Nesta fase em que estamos, reciclar não é suficiente. Se pensarmos a nível mundial, apenas 14% do plástico é reciclado, um valor muito baixo. Devemos focar-nos em Recusar, Reduzir e Reutilizar, para não estarmos focados na desculpa de “podemos reciclar”. Nesta perspectiva, reduzimos, em primeiro lugar, o consumo de plástico e o montante de lixo que produzimos e, assim, as empresas de reciclagem e de resíduos também têm de lidar com menos embalagens e podem aumentar a taxa de reciclagem.
Já tem em vista um projecto novo. Pode falar mais sobre isso?

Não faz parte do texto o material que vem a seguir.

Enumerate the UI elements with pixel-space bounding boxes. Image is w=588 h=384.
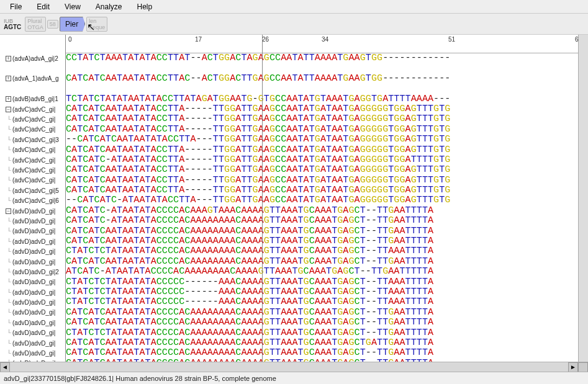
sequence-row[interactable]: CTATCTCTATAATATACCCCC------AAACAAAAGTTAA… <box>66 297 578 307</box>
sequence-row[interactable]: CATCATCAATAATATACCTTAC--ACTGGACTTGAGCCAA… <box>66 74 578 84</box>
sequence-name-row[interactable]: └(advC)advC_gi| <box>0 165 65 175</box>
sequence-row[interactable]: CATCATCAATAATATACCCCACAAAAAAAACAAAAGTTAA… <box>66 236 578 246</box>
expand-icon[interactable]: + <box>6 56 11 61</box>
sequence-row[interactable]: CATCATCAATAATATACCCCACAAAAAAAACAAAAGTTAA… <box>66 257 578 267</box>
sequence-name-label: (advA)advA_gi|2 <box>12 55 65 62</box>
sequence-name-row[interactable]: └(advD)advD_gi| <box>0 216 65 226</box>
sequence-row[interactable]: CATCATCAATAATATACCCCACAAAAAAAACAAAAGTTAA… <box>66 226 578 236</box>
sequence-row[interactable]: CTATCTCTATAATATACCCCC------AAACAAAAGTTAA… <box>66 287 578 297</box>
sequence-name-label: (advC)advC_gi|3 <box>12 136 65 143</box>
sequence-name-row[interactable]: └(advC)advC_gi|3 <box>0 135 65 145</box>
collapse-icon[interactable]: − <box>6 208 11 214</box>
sequence-name-label: (advD)advD_gi| <box>12 319 65 326</box>
sequence-name-row[interactable]: └(advD)advD_gi| <box>0 328 65 338</box>
sequence-name-row[interactable]: └(advC)advC_gi|6 <box>0 195 65 205</box>
sequence-name-label: (advD)advD_gi|2 <box>12 269 65 275</box>
sequence-name-row[interactable]: └(advD)advD_gi| <box>0 348 65 358</box>
sequence-name-label: (advC)advC_gi| <box>12 146 65 153</box>
sequence-row[interactable]: --CATCATC-ATAATATACCTTA---TTGGATTGAAGCCA… <box>66 195 578 205</box>
sequence-name-row[interactable]: └(advC)advC_gi| <box>0 145 65 155</box>
sequence-name-row[interactable]: └(advC)advC_gi| <box>0 125 65 135</box>
sequence-name-label: (advC)advC_gi| <box>12 106 65 113</box>
sequence-name-row[interactable]: └(advC)advC_gi| <box>0 155 65 165</box>
sequence-row[interactable]: CATCATCAATAATATACCTTA-----TTGGATTGAAGCCA… <box>66 165 578 175</box>
sequence-row[interactable]: CATCATCAATAATATACCCCACAAAAAAAACAAAAGTTAA… <box>66 338 578 348</box>
scroll-left-arrow-icon[interactable]: ◄ <box>0 362 10 372</box>
sequence-row[interactable]: --CATCATCAATAATATACCTTA---TTGGATTGAAGCCA… <box>66 135 578 145</box>
sequence-name-row[interactable]: └(advC)advC_gi|5 <box>0 185 65 195</box>
sequence-row[interactable]: CATCATCAATAATATACCTTA-----TTGGATTGAAGCCA… <box>66 104 578 114</box>
ruler-tick: 51 <box>448 36 455 43</box>
expand-icon[interactable]: + <box>6 76 11 81</box>
sequence-row[interactable]: CATCATC-ATAATATACCCCACAAAGTAAACAAAAGTTAA… <box>66 206 578 216</box>
sequence-name-row[interactable]: └(advD)advD_gi| <box>0 287 65 297</box>
sequence-name-label: (advD)advD_gi| <box>12 309 65 316</box>
sequence-name-label: (advD)advD_gi| <box>12 350 65 357</box>
scroll-track[interactable] <box>10 362 568 372</box>
sequence-name-row[interactable]: └(advD)advD_gi| <box>0 277 65 287</box>
menu-analyze[interactable]: Analyze <box>88 1 130 12</box>
sequence-name-row[interactable]: └(advD)advD_gi| <box>0 308 65 318</box>
sequence-row[interactable]: CTATCTCTATAATATACCCCACAAAAAAAACAAAAGTTAA… <box>66 328 578 338</box>
sequence-name-row[interactable]: −(advD)advD_gi| <box>0 206 65 216</box>
sequence-name-row[interactable]: +(advA)advA_gi|2 <box>0 53 65 63</box>
horizontal-scrollbar[interactable]: ◄ ► <box>0 362 588 372</box>
sequence-row[interactable]: CCTATCTAAATATATACCTTAT--ACTGGACTAGAGCCAA… <box>66 53 578 63</box>
expand-icon[interactable]: + <box>6 96 11 102</box>
sequence-name-row[interactable]: └(advD)advD_gi| <box>0 246 65 256</box>
sequence-row[interactable]: CATCATCAATAATATACCCCACAAAAAAAACAAAAGTTAA… <box>66 348 578 358</box>
sequence-row[interactable]: CATCATCAATAATATACCTTA-----TTGGATTGAAGCCA… <box>66 185 578 195</box>
ruler-tick: 34 <box>322 36 328 43</box>
sequence-name-row[interactable]: └(advD)advD_gi| <box>0 318 65 328</box>
sequence-row[interactable]: CATCATCAATAATATACCCCACAAAAAAAACAAAAGTTAA… <box>66 318 578 328</box>
sequence-name-label: (advB)advB_gi|1 <box>12 96 65 102</box>
faded-btn-3[interactable]: lenSeque <box>86 17 107 32</box>
ruler-tick: 0 <box>68 36 72 43</box>
menu-view[interactable]: View <box>57 1 88 12</box>
sequence-row[interactable]: CATCATCAATAATATACCTTA-----TTGGATTGAAGCCA… <box>66 145 578 155</box>
sequence-name-row[interactable]: └(advC)advC_gi| <box>0 114 65 124</box>
sequence-row[interactable]: TCTATCTATATAATATACCTTATAGATGGAATG-GTGCCA… <box>66 94 578 104</box>
alignment-view[interactable]: 01726345168 CCTATCTAAATATATACCTTAT--ACTG… <box>66 35 578 372</box>
sequence-name-row[interactable]: └(advD)advD_gi| <box>0 297 65 307</box>
sequence-row[interactable]: CTATCTCTATAATATACCCCACAAAAAAAACAAAAGTTAA… <box>66 246 578 256</box>
collapse-icon[interactable]: − <box>6 107 11 112</box>
ruler-tick: 17 <box>195 36 202 43</box>
sequence-name-label: (advD)advD_gi| <box>12 299 65 306</box>
ruler-tick: 68 <box>575 36 578 43</box>
pier-button[interactable]: Pier <box>60 17 85 32</box>
sequence-row[interactable]: ATCATC-ATAATATACCCCACAAAAAAAACAAAAGTTAAA… <box>66 267 578 277</box>
menu-help[interactable]: Help <box>130 1 160 12</box>
sequence-name-row[interactable]: └(advD)advD_gi| <box>0 226 65 236</box>
sequence-row[interactable]: CATCATCAATAATATACCTTA-----TTGGATTGAAGCCA… <box>66 176 578 185</box>
menubar: FileEditViewAnalyzeHelp <box>0 0 588 14</box>
sequence-row[interactable]: CATCATC-ATAATATACCCCACAAAAAAAACAAAAGTTAA… <box>66 216 578 226</box>
sequence-name-label: (advC)advC_gi|6 <box>12 197 65 204</box>
sequence-name-label: (advC)advC_gi|5 <box>12 187 65 194</box>
vertical-scrollbar[interactable] <box>578 35 588 372</box>
sequence-row[interactable]: CATCATCAATAATATACCTTA-----TTGGATTGAAGCCA… <box>66 114 578 124</box>
sequence-name-label: (advC)advC_gi| <box>12 126 65 133</box>
sequence-name-row[interactable]: +(advA_1)advA_g <box>0 74 65 84</box>
sequence-row[interactable]: CATCATCAATAATATACCCCACAAAAAAAACAAAAGTTAA… <box>66 308 578 318</box>
sequence-row[interactable]: CTATCTCTATAATATACCCCC------AAACAAAAGTTAA… <box>66 277 578 287</box>
sequence-row[interactable]: CATCATCAATAATATACCTTA-----TTGGATTGAAGCCA… <box>66 125 578 135</box>
sequence-name-row[interactable]: +(advB)advB_gi|1 <box>0 94 65 104</box>
sequence-name-row[interactable]: └(advD)advD_gi|2 <box>0 267 65 277</box>
sequence-name-panel[interactable]: +(advA)advA_gi|2+(advA_1)advA_g+(advB)ad… <box>0 35 66 372</box>
scroll-right-arrow-icon[interactable]: ► <box>568 362 578 372</box>
sequence-name-row[interactable]: └(advD)advD_gi| <box>0 257 65 267</box>
sequence-name-row[interactable]: └(advD)advD_gi| <box>0 236 65 246</box>
menu-file[interactable]: File <box>2 1 29 12</box>
menu-edit[interactable]: Edit <box>29 1 57 12</box>
ruler: 01726345168 <box>66 35 578 53</box>
faded-btn-2[interactable]: 58 <box>47 20 58 29</box>
sequence-name-label: (advC)advC_gi| <box>12 116 65 123</box>
sequence-name-label: (advD)advD_gi| <box>12 289 65 296</box>
encoding-toggle[interactable]: IUB AGTC <box>4 18 21 30</box>
sequence-name-row[interactable]: └(advC)advC_gi| <box>0 176 65 185</box>
sequence-name-row[interactable]: −(advC)advC_gi| <box>0 104 65 114</box>
sequence-name-row[interactable]: └(advD)advD_gi| <box>0 338 65 348</box>
sequence-row[interactable]: CATCATC-ATAATATACCTTA-----TTGGATTGAAGCCA… <box>66 155 578 165</box>
faded-btn-1[interactable]: PluralOTGA <box>25 17 46 32</box>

Eu quero focar-me de novo na poluição de plástico, na linha da frente. O novo projecto será uma aventura maior do que as anteriores. Ainda não posso revelar detalhes, mas será novamente um projecto em que todos podem participar, municípios, empresas, associações, pessoas, em actividades de limpeza e de consciencialização. O projecto será anunciado em janeiro ou fevereiro [de 2021].
Disse que gostaria de levar projectos similares à Alemanha, onde nasceu. Essa hipótese ainda está em cima da mesa? E, nesse caso, acha que o projecto que iniciou cá teria continuidade?
Sim, a dada altura, estou a pensar fazer algo na Alemanha, mas agora estou a sentir-me mais em casa aqui em Portugal. Não o faço por o problema da poluição ser pior aqui do que em qualquer outro lugar no mundo. Faço-o cá porque adoro o país e é onde estou. Mesmo nos próximos anos, vou estar a desenvolver projectos conectados a Portugal.
Acho que também aqui há uma certa beleza no Instagram e nas redes sociais em geral. Não importa onde a pessoa esteja, consegue estar sempre conectada ao projecto. Exemplo disso é que tenho algumas pessoas na Alemanha a seguir os percursos aqui em Portugal e também tenho feedback de pessoas de outros países, como Seicheles e os Estados Unidos. É por isso que estou a desenvolver o projecto maioritariamente em inglês, para conseguir plantar a semente por todo o lado no mundo.